Growing Places: healthy and independent lives

Good local services are essential for mental and physical health and wellbeing. To support councils in delivering these, the Government must reverse the £20 million cut to public health grant, invest in prevention and plug the £2.3 billion funding gap for adult social care.


We're calling on the Government to:

  • properly value the benefits of population-level public health expenditure, which tend to be long term, and reverse the £200 million cut to the public health grant and cancel further planned reductions
  • invest properly in prevention and early intervention: a Prevention Transformation Fund worth at least £2 billion annually would enable some double running of new investment in preventative services alongside ‘business as usual’ in the current system, until savings can be realised and reinvested into the system as part of wider local prevention strategies.
  • Close the projected funding gap facing adult social care by 2020.
  • Address the immediate pressures, in particular the pressures on care providers, and put in place measures to stabilise the market. To help toward this the funding announced in the Spring Budget should be put into councils’ baselines so it can be counted on in all future years.
  • Build in funding which manages demographic and inflationary pressures in the long term, for all ages not just older people.
  • Recognise the value of social care as an essential service to support people of all ages, not just as a factor affecting the NHS.
  • Ensure local government plays a leading role in the design of the Green Paper; councils have essential experience of the issues facing adult social care at all levels of the service. We are committed to working with the Government to consider bold measures to share the risk of social care costs equitably between the state and the citizen.
  • Achieve cross party support. Broadly similar proposals have been put forward by various commissions, inquiries and reviews into social care over the last decade or so. These previous solutions have ultimately fallen short because of an absence of political consensus.

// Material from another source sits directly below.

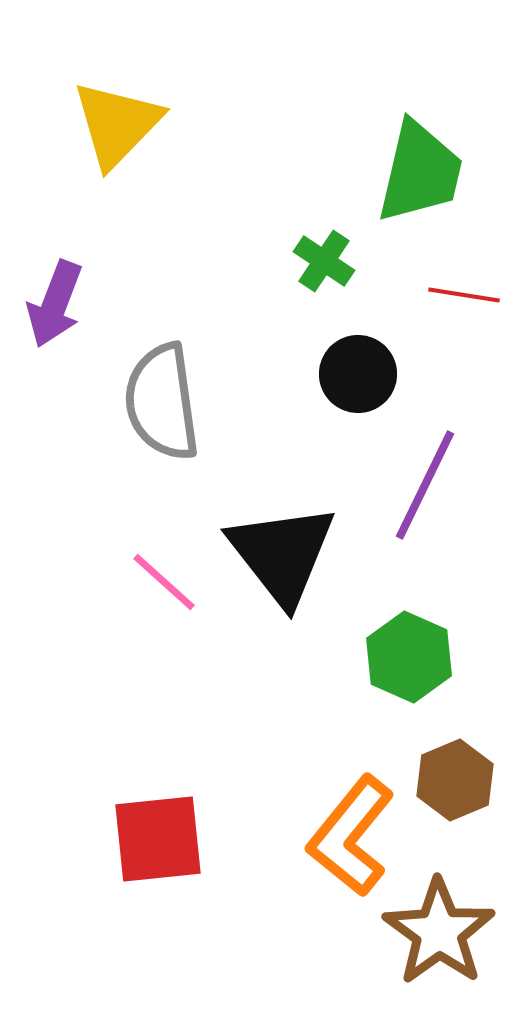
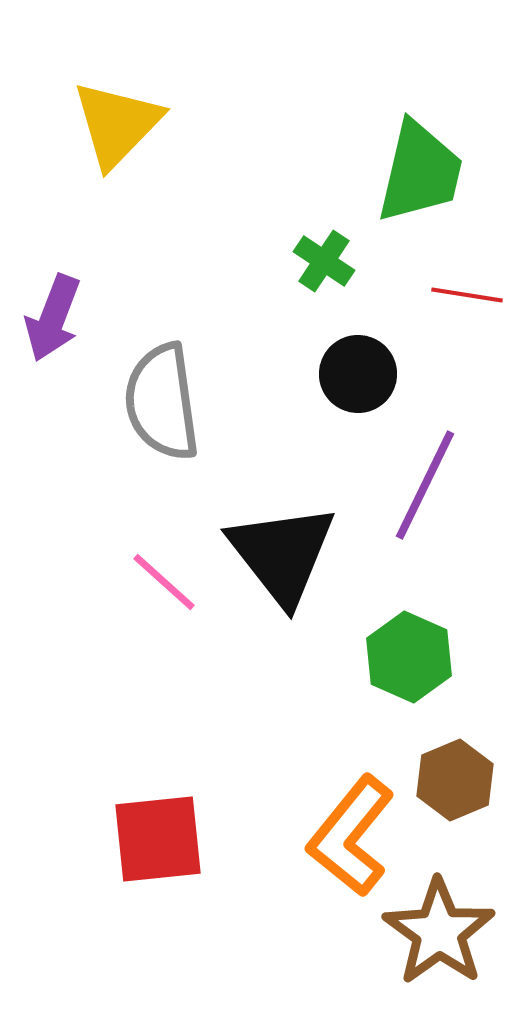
red line: moved 3 px right
purple arrow: moved 2 px left, 14 px down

Local government has a key role to play in informing a workable, long term sustainable solution with cross-party consensus.
  • ensuring our care and health system works for individuals by focusing on their needs, and not the needs of particular organisations or sectors
  • ensuring that all commissioning of health and social care services is locally accountable through HWBs, which could be reconfigured with local agreement to match the footprints of combined authorities or other more strategic bodies where appropriate
  • aligning STPs with HWBs and giving HWBs a legal duty to sign off commissioning plans, including plans for integration
  • enabling all areas to move beyond the BCF and transfer money directly to councils to support adult social care and integration, overseen by HWBs
  • a single outcomes framework for the heath and care system and a system of performance management that is light touch and locally driven, in recognition that local leaders are better placed than national bodies to identify and address unjustifiable variation in safety, quality and outcomes.